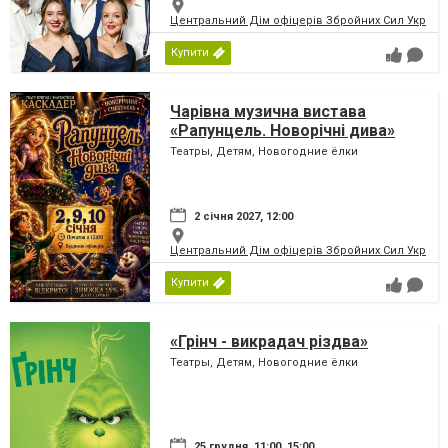
Центральний Дім офіцерів Збройних Сил України
Купити
Чарівна музична вистава
«Рапунцель. Новорічні дива»
Театры, Детям, Новогодние ёлки
2 січня 2027, 12:00
Центральний Дім офіцерів Збройних Сил України
Купити
«Грінч - викрадач різдва»
Театры, Детям, Новогодние ёлки
25 грудня, 11:00, 15:00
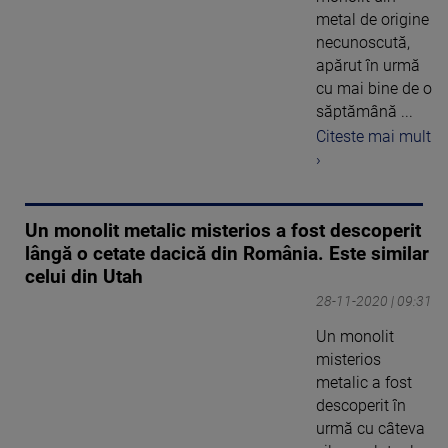
metal de origine
necunoscută,
apărut în urmă
cu mai bine de o
săptămână ...
Citeste mai mult
›
Un monolit metalic misterios a fost descoperit
lângă o cetate dacică din România. Este similar
celui din Utah
28-11-2020 | 09:31
Un monolit
misterios
metalic a fost
descoperit în
urmă cu câteva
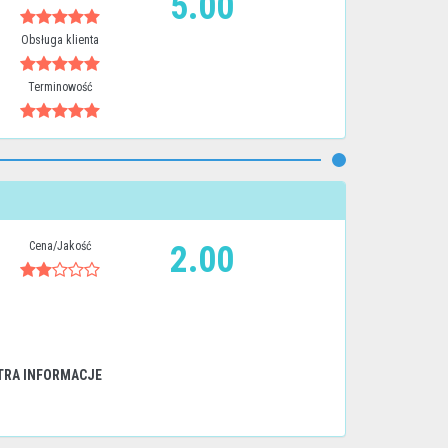
5.00
Obsługa klienta
Terminowość
Cena/Jakość
2.00
TRA INFORMACJE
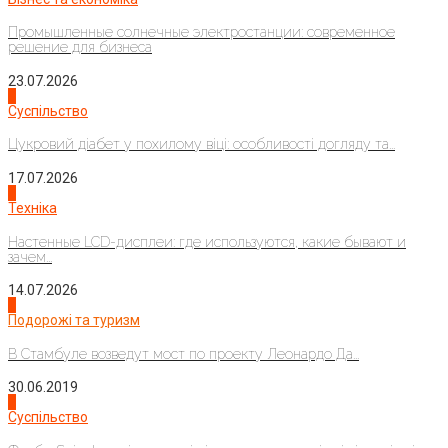
Промышленные солнечные электростанции: современное
решение для бизнеса
23.07.2026
3
Суспільство
Цукровий діабет у похилому віці: особливості догляду та...
17.07.2026
4
Техніка
Настенные LCD-дисплеи: где используются, какие бывают и
зачем...
14.07.2026
1
Подорожі та туризм
В Стамбуле возведут мост по проекту Леонардо Да...
30.06.2019
2
Суспільство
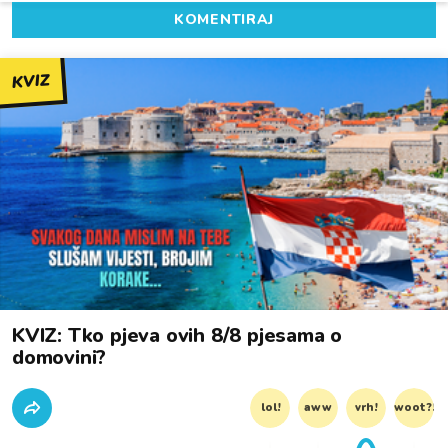
KOMENTIRAJ
KVIZ
KVIZ: Tko pjeva ovih 8/8 pjesama o
domovini?
lol!
aww
vrh!
woot?!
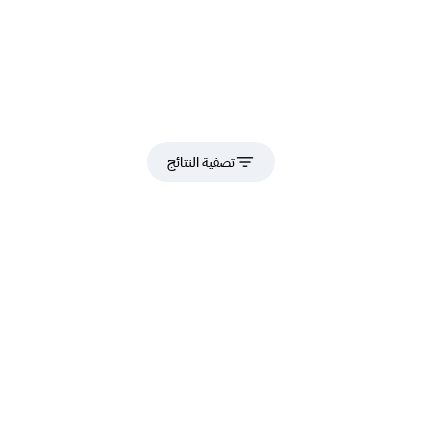
تصفية النتائج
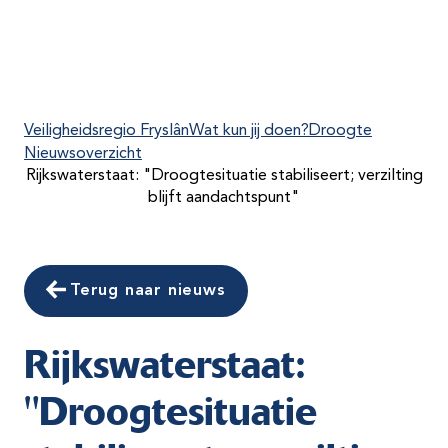
Veiligheidsregio Fryslân
Wat kun jij doen?
Droogte
Nieuwsoverzicht
Rijkswaterstaat: "Droogtesituatie stabiliseert; verzilting
blijft aandachtspunt"
Terug naar nieuws
Rijkswaterstaat:
"Droogtesituatie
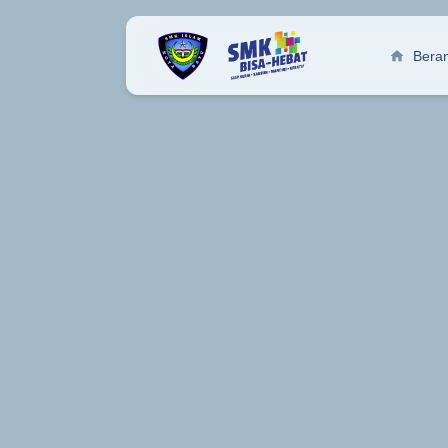
home
Bera
Teknik Aplika
Pres
Program Keahlia
Terka
Desain Komuni
Keg
Program Keahlia
Terk
Tek. Komputer
Keg
Program Keahlia
Terk
Layanan Perb
Ektr
Program Keahlia
Terk
Akuntansi Ke
Ker
Program Keahlia
Kerj
Pemasaran
Prof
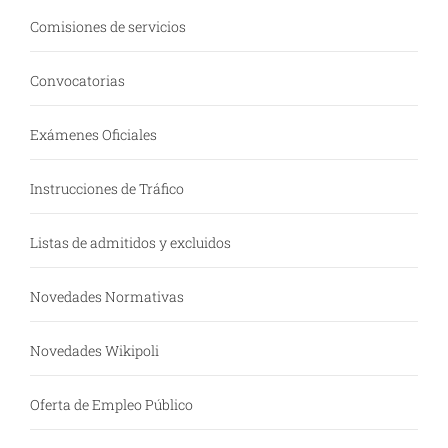
Comisiones de servicios
Convocatorias
Exámenes Oficiales
Instrucciones de Tráfico
Listas de admitidos y excluidos
Novedades Normativas
Novedades Wikipoli
Oferta de Empleo Público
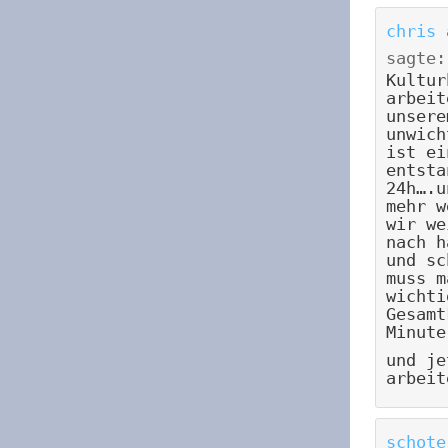
chris
sagte:
Kultur
arbeit
unsere
unwich
ist ei
entsta
24h….u
mehr w
wir we
nach h
und sc
muss m
wichti
Gesamt
Minute
und je
arbeit
schote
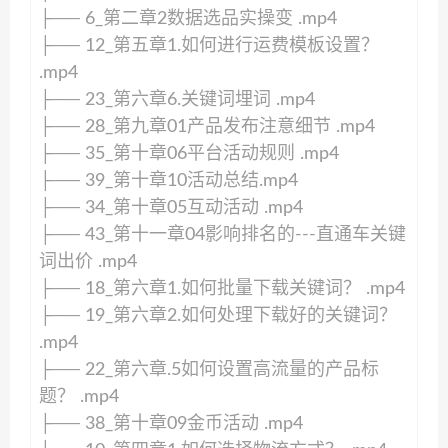
├── 6_第二章2数据选品实操变 .mp4
├── 12_第五章1.如何进行运费模板设置？
.mp4
├── 23_第六章6.关键词埋词 .mp4
├── 28_第九章01产品发布注意细节 .mp4
├── 35_第十章06平台活动规则 .mp4
├── 39_第十章10活动总结.mp4
├── 34_第十章05互动活动 .mp4
├── 43_第十一章04影响排名的---直通车关键
词出价 .mp4
├── 18_第六章1.如何批量下载关键词？ .mp4
├── 19_第六章2.如何处理下载好的关键词？
.mp4
├── 22_第六章.5如何设置高流量的产品标
题？ .mp4
├── 38_第十章09金币活动 .mp4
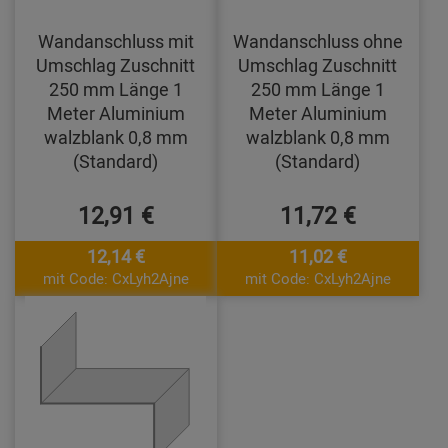
Wandanschluss mit
Wandanschluss ohne
Umschlag Zuschnitt
Umschlag Zuschnitt
250 mm Länge 1
250 mm Länge 1
Meter Aluminium
Meter Aluminium
walzblank 0,8 mm
walzblank 0,8 mm
(Standard)
(Standard)
12,91 €
11,72 €
12,14 €
11,02 €
mit Code: CxLyh2Ajne
mit Code: CxLyh2Ajne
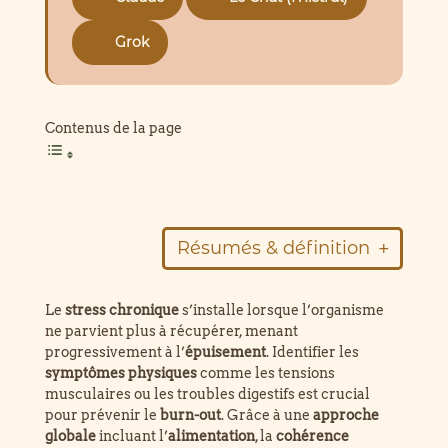
Grok
Contenus de la page
Résumés & définition
Résumé de l’article
Le
stress chronique
s’installe lorsque l’organisme
ne parvient plus à récupérer, menant
stress chronique
progressivement à l’
épuisement
. Identifier les
symptômes physiques
comme les tensions
musculaires ou les troubles digestifs est crucial
pour prévenir le
burn-out
. Grâce à une
approche
globale
incluant l’
alimentation
, la
cohérence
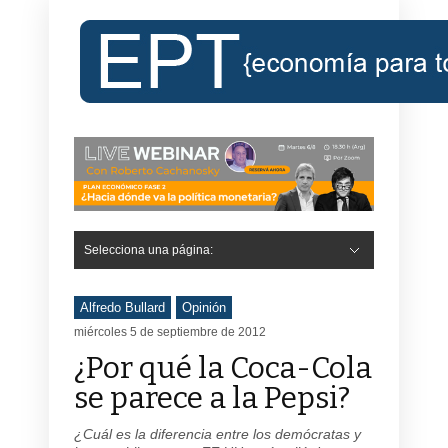
Selecciona una página:
Hide Navigation
Inicio
Roberto Cachanosky
Informe Económico Semanal de RC
Libros
Contacto
Registro
Alfredo Bullard
Opinión
miércoles 5 de septiembre de 2012
¿Por qué la Coca-Cola
se parece a la Pepsi?
¿Cuál es la diferencia entre los demócratas y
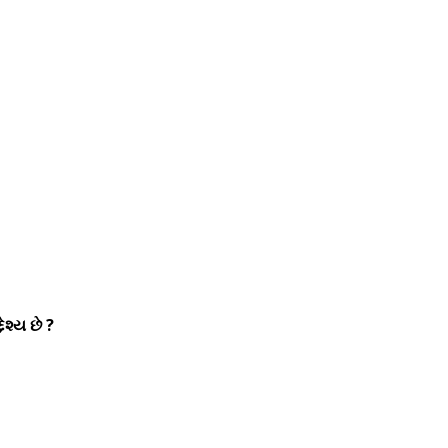
શ્ય છે ?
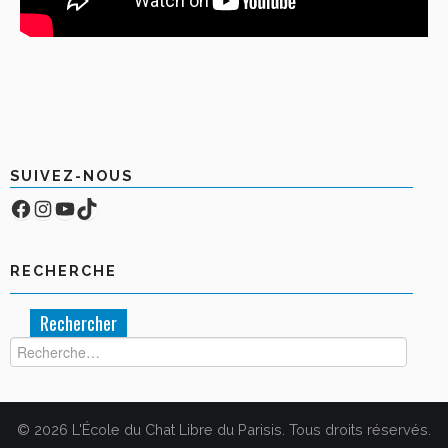
SUIVEZ-NOUS
Facebook
Compte Instagram
YouTube
TikTok
RECHERCHE
Rechercher :
© 2026 L'École du Chat Libre du Parisis. Tous droits réservés.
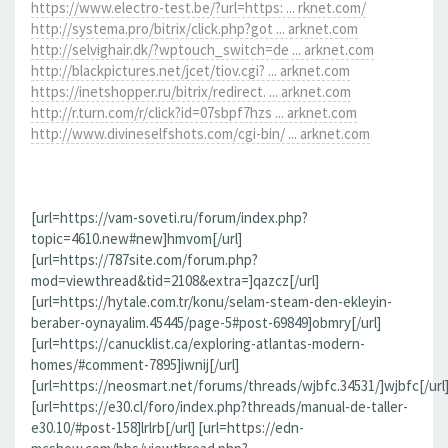
https://www.electro-test.be/?url=https: ... rknet.com/
http://systema.pro/bitrix/click.php?got ... arknet.com
http://selvighair.dk/?wptouch_switch=de ... arknet.com
http://blackpictures.net/jcet/tiov.cgi? ... arknet.com
https://inetshopper.ru/bitrix/redirect. ... arknet.com
http://r.turn.com/r/click?id=07sbpf7hzs ... arknet.com
http://www.divineselfshots.com/cgi-bin/ ... arknet.com
[url=https://vam-soveti.ru/forum/index.php?
topic=4610.new#new]hmvom[/url]
[url=https://787site.com/forum.php?
mod=viewthread&tid=2108&extra=]qazcz[/url]
[url=https://hytale.com.tr/konu/selam-steam-den-ekleyin-
beraber-oynayalim.45445/page-5#post-69849]obmry[/url]
[url=https://canucklist.ca/exploring-atlantas-modern-
homes/#comment-7895]iwnij[/url]
[url=https://neosmart.net/forums/threads/wjbfc.34531/]wjbfc[/url
[url=https://e30.cl/foro/index.php?threads/manual-de-taller-
e30.10/#post-158]lrlrb[/url] [url=https://edn-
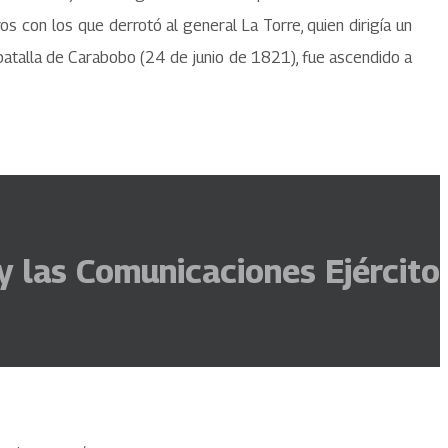
 con los que derrotó al general La Torre, quien dirigía un
a batalla de Carabobo (24 de junio de 1821), fue ascendido a
y las Comunicaciones Ejército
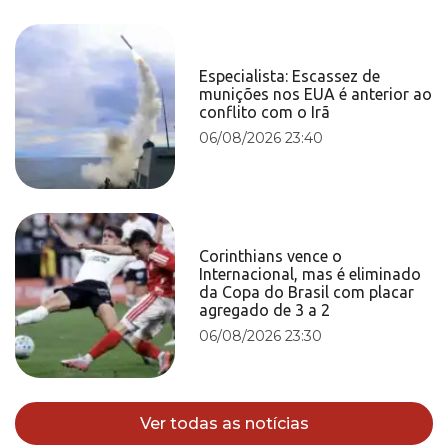
Especialista: Escassez de
munições nos EUA é anterior ao
conflito com o Irã
06/08/2026 23:40
Corinthians vence o
Internacional, mas é eliminado
da Copa do Brasil com placar
agregado de 3 a 2
06/08/2026 23:30
Ver todas as notícias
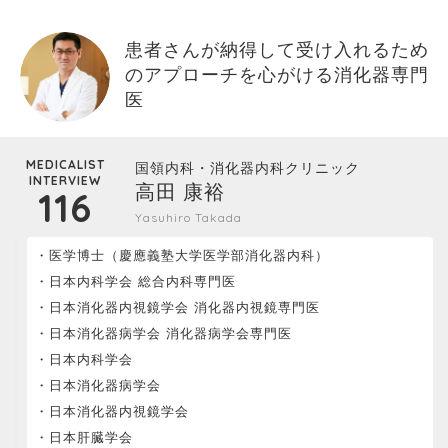
患者さんが納得して受け入れるため
のアプローチを心がける消化器専門
医
MEDICALIST
国領内科・消化器内科クリニック
INTERVIEW
高田 康裕
116
Yasuhiro Takada
医学博士（慶應義塾大学医学部消化器内科）
日本内科学会 総合内科専門医
日本消化器内視鏡学会 消化器内視鏡専門医
日本消化器病学会 消化器病学会専門医
日本内科学会
日本消化器病学会
日本消化器内視鏡学会
日本肝臓学会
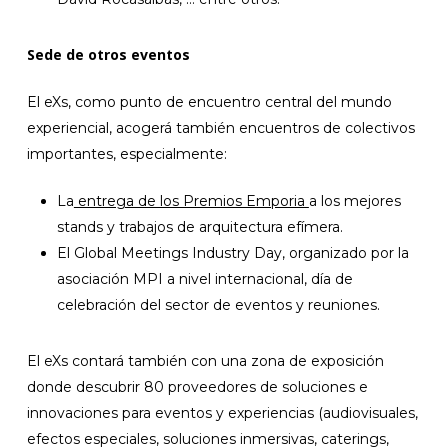
Sede de otros eventos
El eXs, como punto de encuentro central del mundo
experiencial, acogerá también encuentros de colectivos
importantes, especialmente:
La
entrega de los Premios Emporia
a los mejores
stands y trabajos de arquitectura efímera.
El Global Meetings Industry Day, organizado por la
asociación MPI a nivel internacional, día de
celebración del sector de eventos y reuniones.
El eXs contará también con una zona de exposición
donde descubrir 80 proveedores de soluciones e
innovaciones para eventos y experiencias (audiovisuales,
efectos especiales, soluciones inmersivas, caterings,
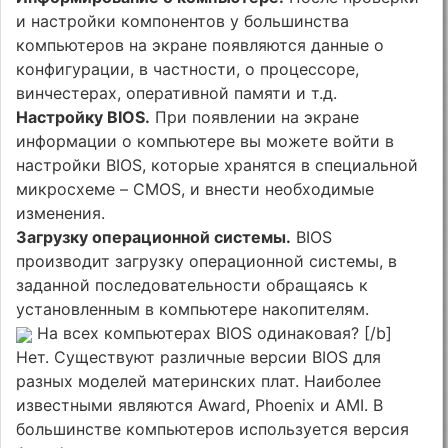
и настройки компонентов у большинства
компьютеров на экране появляются данные о
конфигурации, в частности, о процессоре,
винчестерах, оперативной памяти и т.д.
Настройку BIOS.
При появлении на экране
информации о компьютере вы можете войти в
настройки BIOS, которые хранятся в специальной
микросхеме – CMOS, и внести необходимые
изменения.
Загрузку операционной системы.
BIOS
производит загрузку операционной системы, в
заданной последовательности обращаясь к
установленным в компьютере накопителям.
На всех компьютерах BIOS одинаковая? [/b]
Нет. Существуют различные версии BIOS для
разных моделей материнских плат. Наиболее
извест­ными являются Award, Phoenix и AMI. В
большинстве компьютеров используется версия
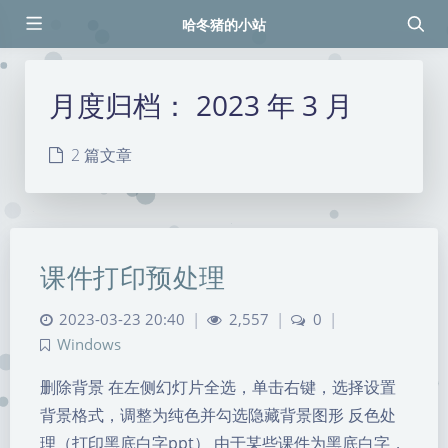
哈冬猪的小站
月度归档：
2023 年 3 月
2 篇文章
课件打印预处理
2023-03-23 20:40
|
2,557
|
0
|
Windows
删除背景 在左侧幻灯片全选，单击右键，选择设置
背景格式，调整为纯色并勾选隐藏背景图形 反色处
理（打印黑底白字ppt） 由于某些课件为黑底白字，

◇ ◇ ◇ ◇ ◇

Extract from the material all lines containing the string "también".

Answer for this exercise:
experiencial, acogerá también encuentros de colectivos
El eXs contará también con una zona de exposición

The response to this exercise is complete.